Your objective =
Output the listing exactly, without its pictures.

Task data =
-=-=-=-=-

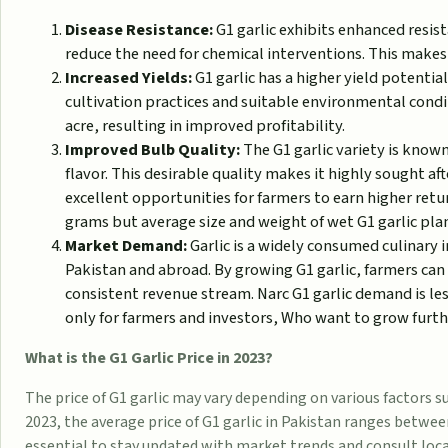
Disease Resistance:
G1 garlic exhibits enhanced resist
reduce the need for chemical interventions. This makes 
Increased Yields:
G1 garlic has a higher yield potentia
cultivation practices and suitable environmental condi
acre, resulting in improved profitability.
Improved Bulb Quality:
The G1 garlic variety is know
flavor. This desirable quality makes it highly sought af
excellent opportunities for farmers to earn higher retu
grams but average size and weight of wet G1 garlic pla
Market Demand:
Garlic is a widely consumed culinary i
Pakistan and abroad. By growing G1 garlic, farmers ca
consistent revenue stream. Narc G1 garlic demand is less
only for farmers and investors, Who want to grow furthe
What is the G1 Garlic Price in 2023?
The price of G1 garlic may vary depending on various factors 
2023, the average price of G1 garlic in Pakistan ranges betwee
essential to stay updated with market trends and consult loca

-=-=-=-=-

Output below =
Disease Resistance:
G1 garlic exhibits enhanced resist
reduce the need for chemical interventions. This makes 
Increased Yields:
G1 garlic has a higher yield potentia
cultivation practices and suitable environmental condi
acre, resulting in improved profitability.
Improved Bulb Quality:
The G1 garlic variety is know
flavor. This desirable quality makes it highly sought af
excellent opportunities for farmers to earn higher retu
grams but average size and weight of wet G1 garlic pla
Market Demand:
Garlic is a widely consumed culinary i
Pakistan and abroad. By growing G1 garlic, farmers ca
consistent revenue stream. Narc G1 garlic demand is less
only for farmers and investors, Who want to grow furthe
What is the G1 Garlic Price in 2023?
The price of G1 garlic may vary depending on various factors 
2023, the average price of G1 garlic in Pakistan ranges betwee
essential to stay updated with market trends and consult loca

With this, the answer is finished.